One Eck of a collapse
Survival is rarely more shameful. A goal up, at home and against ten men, Aston Villa ended up clinging on for the draw that nudged them over the finishing line. Officially the worst season at home in their 124-league history brought a mere four victories and concluded with the Villa Park faithful adapting the lyrics of long-time favourite chant "Paul McGrath, My Lord" to "Sack McLeish, My Lord".
And then, just to add to the sense of irritation, Alex McLeish said that he expects to remain in charge in next season. That would be a recipe for mediocrity. It is not merely the fact that Villa have a solitary victory in their last 15 games that ought to render his position untenable. It is certainly not the oft-mentioned reality that he used to manage Birmingham, even if that hardly helps his case. It is the combination of his record, his footballing ethos and Villa's unacceptably bad season.
Unflattering statistics abound, but consider this one: Steve Kean, perhaps the most hated manager in recent history, has won 22% of his Premier League games. In the last two seasons, McLeish has won only 20% of his, despite having superior players for much of that time. Admittedly, the latter has an unparalleled commitment to drawing football - while only 15 of 75 matches have ended positively, a further 32 have finished level - but parity is not the purpose of football.
Stalemates should never be the objective, but Villa's most common scoreline this season is 0-0. Much as McLeish objects to the suggestions he is defensive, the numbers tell their own tale. In his last 113 league games, whether with Birmingham or Villa, his sides have scored 112 goals. Such a large sample size cannot be explained by misfortune or a few missed chances, especially when Villa have had the second fewest number of shots on target in the Premier League.
Football is invariably about a balance between attack and defence, but a philosophy is flawed when it is tilted too far in one direction, as McLeish's is. There is only one justification for such negativity and that is success. Villa have had none to enjoy.
If supporters crave excitement and results, the Villa public have had neither. Deprived of entertainment, they have occupied themselves by chanting against the manager. At times, there has been little else to do. Villa have showed a desperate lack of ambition in games - Tottenham away, Liverpool and Manchester United at home, even the trip to then-bottom Wigan - when it has appeared they rarely even attempted to score.

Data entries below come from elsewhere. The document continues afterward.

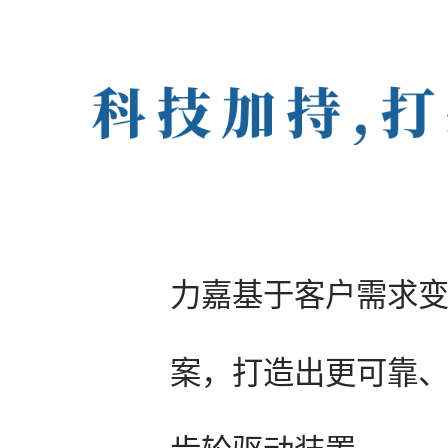
力嘉基于客户需求
案，打造出更可靠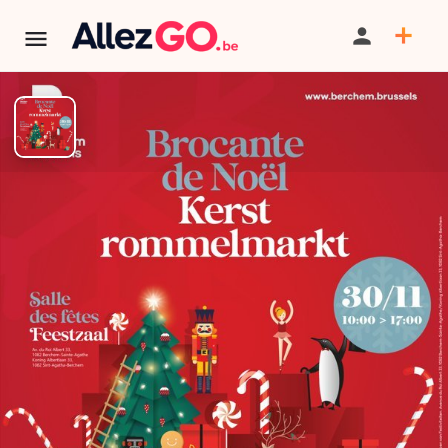
Brocante de Noël DE
BERCHEM- SAINT - AGATHE
TERMINÉ:
Cet événement est terminé. Retrouver d'autres
événements similaires ci-dessous ou dans notre annuaire.
PARTAGER
SAUVEGARDER
SIGNALER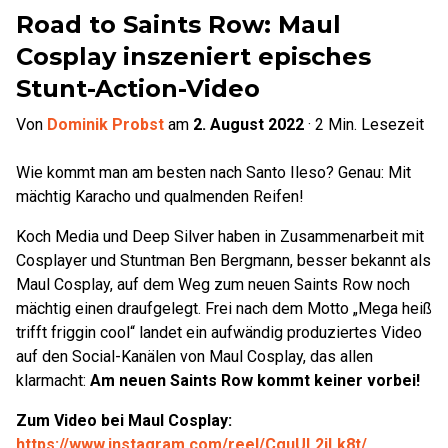
Road to Saints Row: Maul
Cosplay inszeniert episches
Stunt-Action-Video
Von
Dominik Probst
am
2. August 2022
·
2
Min. Lesezeit
Wie kommt man am besten nach Santo Ileso? Genau: Mit
mächtig Karacho und qualmenden Reifen!
Koch Media und Deep Silver haben in Zusammenarbeit mit
Cosplayer und Stuntman Ben Bergmann, besser bekannt als
Maul Cosplay, auf dem Weg zum neuen Saints Row noch
mächtig einen draufgelegt. Frei nach dem Motto „Mega heiß
trifft friggin cool“ landet ein aufwändig produziertes Video
auf den Social-Kanälen von Maul Cosplay, das allen
klarmacht:
Am neuen Saints Row kommt keiner vorbei!
Zum Video bei Maul Cosplay:
https://www.instagram.com/reel/CguUL2jLk8t/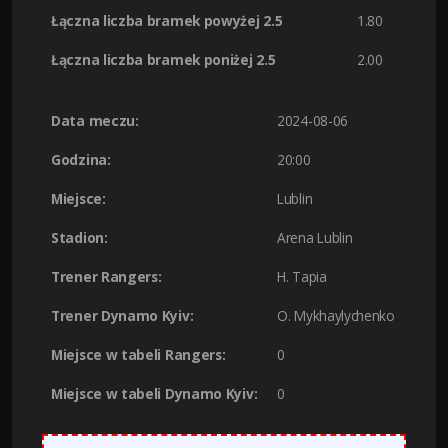
Łączna liczba bramek powyżej 2.5
1.80
Łączna liczba bramek poniżej 2.5
2.00
Data meczu:
2024-08-06
Godzina:
20:00
Miejsce:
Lublin
Stadion:
Arena Lublin
Trener Rangers:
H. Tapia
Trener Dynamo Kyiv:
O. Mykhaylychenko
Miejsce w tabeli Rangers:
0
Miejsce w tabeli Dynamo Kyiv:
0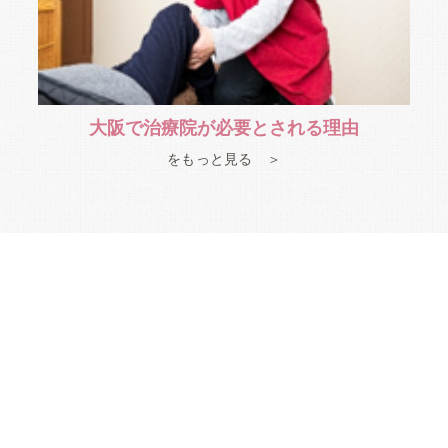
大阪で治療院が必要とされる理由
をもっと見る ＞
患者様一人ひとりの生活習慣やご要望を考慮し、症状にあっ
院長は女性国家資格者のため、男性の先生には相談しづらく
調の原因を分析した上で施術を行いますので、ご自宅に帰ら
では、痛みを抱えた患者様を長くお待たせすることのないよ
ムページの専用フォームより気兼ねなくお問い合わせくださ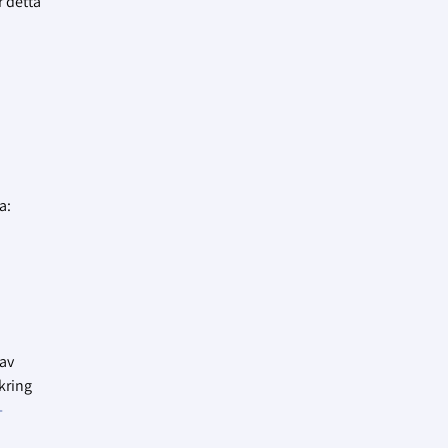
r detta
a:
 av
kring
-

Indeed, examine the progressive players in McLeish's squad and none has benefited from his regime. Certainly not Charles N'Zogbia - inspirational for Wigan last year, and insipid for Villa this - or Darren Bent, a predator starved or service. Not Marc Albrighton, who has regressed after his encouraging debut year last season, nor Barry Bannan, of whom the same could be said. Certainly not Gabriel Agbonlahor, whose last league goal was in November, or Emile Heskey, whose only strike came in August. Even Stephen Ireland, bemusingly voted the fans' player of the year when Shay Given was perhaps the only plausible candidate, has been nowhere near his peak.
While McLeish has, albeit unwittingly, reinvigorated the rebellious fans, he has drained the life out of the team as an attacking force. While the summer sales of Ashley Young and Stewart Downing have been cited in his defence, there is still the feeling that this should be a top-ten squad - indeed, do Fulham, who have had the added complication of a Europa League run, and West Brom have better players?

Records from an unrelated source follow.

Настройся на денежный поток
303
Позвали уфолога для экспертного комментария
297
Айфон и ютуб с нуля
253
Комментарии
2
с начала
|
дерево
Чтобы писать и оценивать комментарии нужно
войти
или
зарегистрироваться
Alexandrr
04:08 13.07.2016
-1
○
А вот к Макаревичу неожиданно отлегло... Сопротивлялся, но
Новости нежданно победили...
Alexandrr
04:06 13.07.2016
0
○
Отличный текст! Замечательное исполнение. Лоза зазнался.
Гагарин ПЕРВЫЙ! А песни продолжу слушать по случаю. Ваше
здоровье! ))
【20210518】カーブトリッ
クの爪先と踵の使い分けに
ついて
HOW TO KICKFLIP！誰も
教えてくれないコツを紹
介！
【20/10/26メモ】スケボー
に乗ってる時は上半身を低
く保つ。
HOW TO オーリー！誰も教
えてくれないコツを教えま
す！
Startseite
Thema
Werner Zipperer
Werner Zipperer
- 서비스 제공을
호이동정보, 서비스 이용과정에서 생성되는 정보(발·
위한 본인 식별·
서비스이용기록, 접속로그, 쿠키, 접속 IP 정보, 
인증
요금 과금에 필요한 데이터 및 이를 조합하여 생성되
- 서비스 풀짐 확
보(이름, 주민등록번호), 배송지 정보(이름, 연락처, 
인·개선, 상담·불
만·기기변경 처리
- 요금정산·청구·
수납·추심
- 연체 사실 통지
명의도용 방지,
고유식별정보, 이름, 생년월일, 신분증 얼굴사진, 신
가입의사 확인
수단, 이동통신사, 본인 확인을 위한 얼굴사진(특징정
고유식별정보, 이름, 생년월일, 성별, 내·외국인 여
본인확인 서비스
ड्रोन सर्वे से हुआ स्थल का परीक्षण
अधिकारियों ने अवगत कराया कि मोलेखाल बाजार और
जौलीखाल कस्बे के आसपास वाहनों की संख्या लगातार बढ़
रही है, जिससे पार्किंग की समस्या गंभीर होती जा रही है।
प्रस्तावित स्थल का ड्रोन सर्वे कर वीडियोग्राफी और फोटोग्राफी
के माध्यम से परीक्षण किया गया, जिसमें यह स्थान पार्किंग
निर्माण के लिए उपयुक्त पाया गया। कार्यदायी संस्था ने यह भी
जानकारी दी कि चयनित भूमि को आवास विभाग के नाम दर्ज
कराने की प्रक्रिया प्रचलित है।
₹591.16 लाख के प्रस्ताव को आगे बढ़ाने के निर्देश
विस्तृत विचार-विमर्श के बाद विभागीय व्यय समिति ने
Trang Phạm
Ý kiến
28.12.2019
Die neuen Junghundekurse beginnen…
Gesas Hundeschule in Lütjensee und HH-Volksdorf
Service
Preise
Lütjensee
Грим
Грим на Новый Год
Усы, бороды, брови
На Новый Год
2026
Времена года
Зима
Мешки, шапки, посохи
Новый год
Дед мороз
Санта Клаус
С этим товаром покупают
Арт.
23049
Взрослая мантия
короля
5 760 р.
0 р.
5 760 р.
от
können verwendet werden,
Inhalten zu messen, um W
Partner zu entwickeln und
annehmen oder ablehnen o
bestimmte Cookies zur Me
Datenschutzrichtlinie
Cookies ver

While Villa have had injuries, so have others and, in any case, they have cover. They are fortunate to have one of the finest crops of emerging players in the country, yet McLeish's natural conservatism means he is unlikely to promote young players and they tend to be demoted when more senior figures are available.
It is a reason to doubt whether next season will be any better. The club's financial losses mean an organic method is imperative. Villa require a manager who can integrate young talents like Albrighton, Bannan, Ciaran Clark, Gary Gardner, Nathan Baker and Andreas Weimann. With gates down, they need a leader who can restore optimism among the support. With the club having traded top six for bottom six in the space of two years, they long for anything remotely resembling their recent past.
Nothing about McLeish suggests he is the man to instigate a revival. His personal slump has lasted two league seasons, while his popularity ratings are unlikely to improve. He has passed the point of no return in his relationship with the Villa supporters and, as an essentially pragmatic man, he should recognise as much.
Yet McLeish's attitude has long suggested self-preservation is his aim. In one respect, that is understandable - he has become another Gary Megson, a manager no fan wants in charge of his or her club, and another chance may not present itself - but in another it is depressing. While both halves of the Second City might unite in disagreeing with this, he is an honourable man in many ways, possessing a fundamental sense of decency - the sort of upstanding individual Randy Lerner tends to appoint.
Now, rather than hanging on for a compensation package, thus becoming the third manager the American owner has had to pay off in short succession, or allowing a dismal situation to become worse, the decent thing is to walk away. Because this has been Villa's poorest season for a quarter of a century, worse even than the dark days under David O'Leary, Graham Taylor and Jozef Venglos. They have survived, just, but McLeish should not.